Democratic Massachusetts Sen. Elizabeth Warren is being criticized for her recent condemnation of lobbyist donations to political campaigns, given the large donations she has received from lobbying groups during her senatorial campaigns.
Warren details her plans to end lobbying campaign donations and holds lobbyists responsible for what she perceives as government corruption, in an op-ed published on Monday. “My plan lays out nearly a hundred ways that we can change our government to fix this problem — from improving public integrity rules for federal officials in every branch of government to ending lobbying as we know it,” Warren wrote, “fixing the criminal laws to hold corrupt politicians to account, and ensuring our federal agencies and courts are free from corrupting influences.”
Warren outlines a scathing opinion of all lobbyists, proposing several times to end lobbying entirely and suggesting strict government regulation. “Paid lobbyists are hired for one objective: to advance the interests of their clients,” Warren stated. “Allowing individuals who are paid to influence government officials on policy to also give gifts or funnel money to the political campaigns of those same officials sounds like legalized bribery. My plan not only bans lobbyists from making political contributions, it also bans them from bundling donations or hosting fundraisers for political candidates.”
According to the FEC, however, Warren received large donations from lobbyists for both her 2018 and 2012 campaigns for senate. As lobbying disclosure reports confirm the FEC information, Warren’s campaign has not denied the lobbyist donations, but noted the amounts were much less than the millions she’s been able to raise in small, grassroots donations. “Instead of cynically attacking a handful of old donations dwarfed by millions of grassroots contributions in order to deflect from their own practices, every candidate for President should step up, reject federal lobbyist contributions, and support Elizabeth’s comprehensive anti-corruption platform, which would end it permanently,” said Warren’s deputy press secretary Saloni Sharma.

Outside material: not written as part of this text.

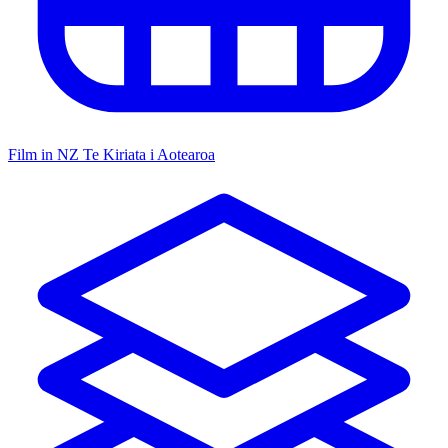
Film in NZ
Te Kiriata i Aotearoa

Donations taken from lobbyist and lobbyist firms over two election cycles totaled just under $100,000, according to the FEC. Robert Crowe, a previous Warren donor who works for lobbying firm Nelson Mullins, did not approve of her plan to end lobbyist donations. “I’m not happy with the overall plan,” he said. “I think the whole thing is silly.”
Former Pennsylvania Gov. Ed Rendell similarly found Warren’s call to end lobbyist and high-dollar donations to be inconsistent with her past. “Warren didn’t seem to have any trouble taking our money in 2018, but suddenly we were power brokers and influence peddlers in 2019,” Rendell, who has worked as a lobbyist, wrote in an op-ed earlier this month. “The year before, we were wonderful. I co-chaired one of the events for the senator and received a glowing, handwritten thank-you letter from her for my hard work.”
Rendell further pointed out that although Warren has avoided large donations and lobbyists in her bid for the presidency, she did begin her campaign with a $10.4 million transfer from her Senate reelection campaign. More than $6 million of that transfer, Rendell noted, came from donations of $1,000 or more.